Decisão · STF

STF ARE 1596479 AgR

Rel. EDSON FACHIN (Presidente)Tribunal Plenojulgado em 2026-05-12publicado em 2026-05-25
TRIBUTÁRIO
DIREITO PROCESSUAL PENAL. AGRAVO REGIMENTAL EM RECURSO EXTRAORDINÁRIO COM AGRAVO. AUSÊNCIA DE IMPUGNAÇÃO ESPECÍFICA. PRINCÍPIO DA DIALETICIDADE. NÃO CONHECIMENTO. I. CASO EM EXAME Agravo regimental interposto contra decisão monocrática que não conheceu do recurso na parte relativa à impugnação da aplicação da sistemática da repercussão geral pelo Tribunal de origem (Tema 660) e, no mais, negou seguimento ao recurso extraordinário com agravo, em razão da necessidade de reexame de legislação infraconstitucional e do conjunto fático-probatório, sustentando a agravante a inaplicabilidade das Súmulas 279 e 282 do STF e requerendo o processamento do apelo extremo.
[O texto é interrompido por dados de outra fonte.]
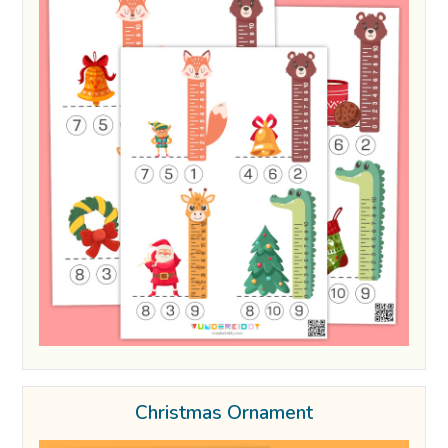
Christmas Ornament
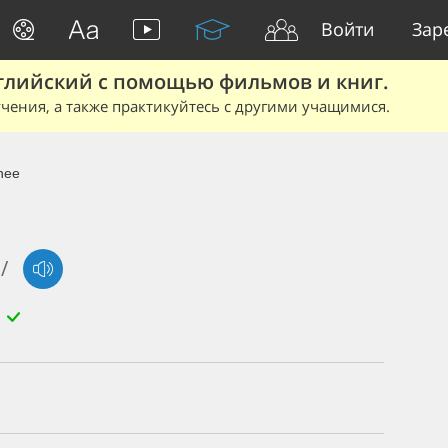
Войти
Зар
глийский с помощью фильмов и книг.
чения, а также практикуйтесь с другими учащимися.
nee
/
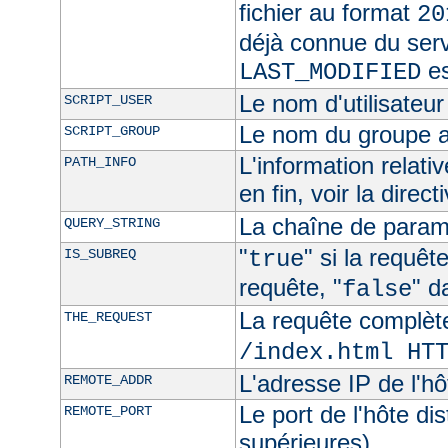
fichier au format
20
déjà connue du ser
es
LAST_MODIFIED
Le nom d'utilisateur 
SCRIPT_USER
Le nom du groupe au
SCRIPT_GROUP
L'information relat
PATH_INFO
en fin, voir la direct
La chaîne de param
QUERY_STRING
"
" si la requê
IS_SUBREQ
true
requête, "
" d
false
La requête complèt
THE_REQUEST
/index.html HT
L'adresse IP de l'hô
REMOTE_ADDR
Le port de l'hôte di
REMOTE_PORT
supérieures)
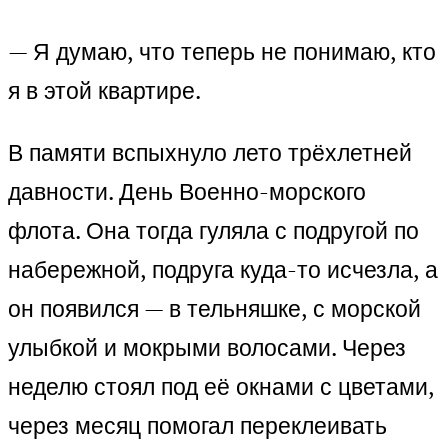
— Я думаю, что теперь не понимаю, кто
я в этой квартире.
В памяти вспыхнуло лето трёхлетней
давности. День Военно-морского
флота. Она тогда гуляла с подругой по
набережной, подруга куда-то исчезла, а
он появился — в тельняшке, с морской
улыбкой и мокрыми волосами. Через
неделю стоял под её окнами с цветами,
через месяц помогал переклеивать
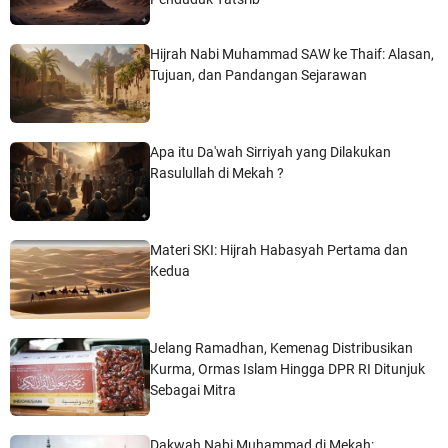
Hijrah Nabi Muhammad SAW ke Thaif: Alasan,
Tujuan, dan Pandangan Sejarawan
Apa itu Da'wah Sirriyah yang Dilakukan
Rasulullah di Mekah ?
Materi SKI: Hijrah Habasyah Pertama dan
Kedua
Jelang Ramadhan, Kemenag Distribusikan
Kurma, Ormas Islam Hingga DPR RI Ditunjuk
Sebagai Mitra
Dakwah Nabi Muhammad di Mekah:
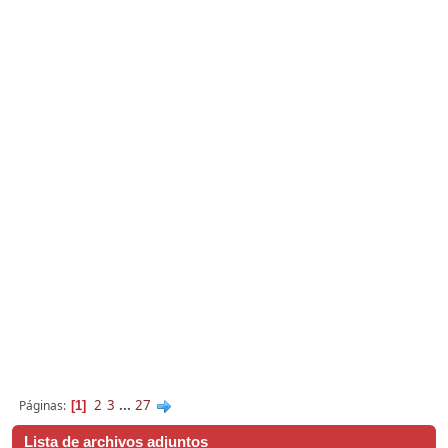
2
3
...
27
Páginas
1
Lista de archivos adjuntos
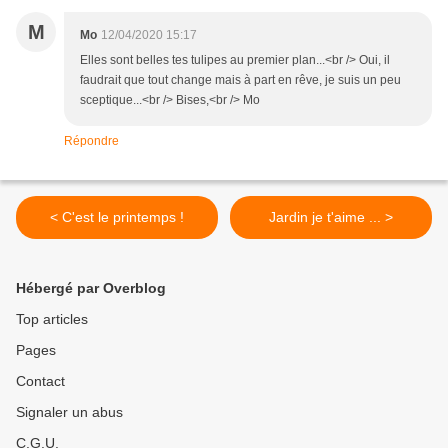
M
Mo
12/04/2020 15:17
Elles sont belles tes tulipes au premier plan...<br /> Oui, il
faudrait que tout change mais à part en rêve, je suis un peu
sceptique...<br /> Bises,<br /> Mo
Répondre
< C'est le printemps !
Jardin je t'aime ... >
Hébergé par Overblog
Top articles
Pages
Contact
Signaler un abus
C.G.U.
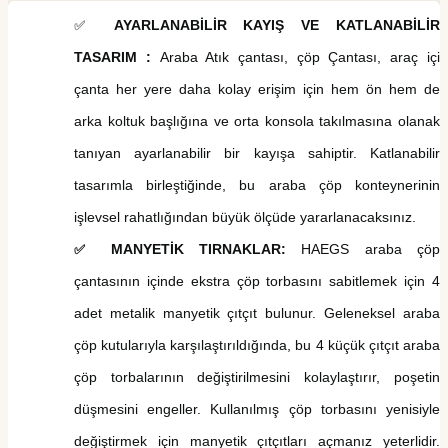
AYARLANABİLİR KAYIŞ VE KATLANABİLİR
✅
TASARIM
:
Araba
Atık çantası,
çöp
Çantası
,
araç içi
çanta
her yere daha kolay erişim için hem ön hem de
arka koltuk başlığına ve orta konsola takılmasına olanak
tanıyan ayarlanabilir bir kayışa sahiptir. Katlanabilir
tasarımla birleştiğinde, bu araba çöp konteynerinin
işlevsel rahatlığından büyük ölçüde yararlanacaksınız.
MANYETİK TIRNAKLAR:
HAEGS
araba çöp
✅
çantasının
içinde ekstra çöp torbasını sabitlemek için 4
adet metalik manyetik çıtçıt bulunur. Geleneksel araba
çöp kutularıyla karşılaştırıldığında, bu 4 küçük çıtçıt araba
çöp torbalarının değiştirilmesini kolaylaştırır
, poşetin
düşmesini engeller.
Kullanılmış çöp torbasını yenisiyle
değiştirmek için manyetik çıtçıtları açmanız yeterlidir.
II. Questão em discussão 2. Há duas questões em discussão: (i) definir se o agravo regimental impugna especificamente todos os fundamentos da decisão agravada, em observância ao princípio da dialeticidade recursal; (ii) estabelecer se subsistem os óbices ao seguimento do recurso extraordinário relacionados à necessidade de reexame de matéria infraconstitucional e fático-probatória. III. Razões de decidir 3. O agravante deve impugnar de forma específica todos os fundamentos da decisão agravada, sob pena de não conhecimento do recurso, em observância ao princípio da dialeticidade. 4. A parte agravante limita-se a refutar a aplicação da Súmula 279/STF, sem enfrentar os fundamentos autônomos da decisão, especialmente o não conhecimento do recurso quanto ao Tema 660 e a incidência de óbices relacionados à matéria infraconstitucional. 5. A ausência de impugnação específica inviabiliza o conhecimento do agravo regimental, conforme o art. 317, § 1º, do RISTF e a jurisprudência consolidada do STF. 6. A mera reiteração de argumentos anteriormente deduzidos não supre o requisito de admissibilidade recursal, por não infirmar os fundamentos da decisão agravada. IV. DISPOSITIVO 7. Agravo regimental não conhecido.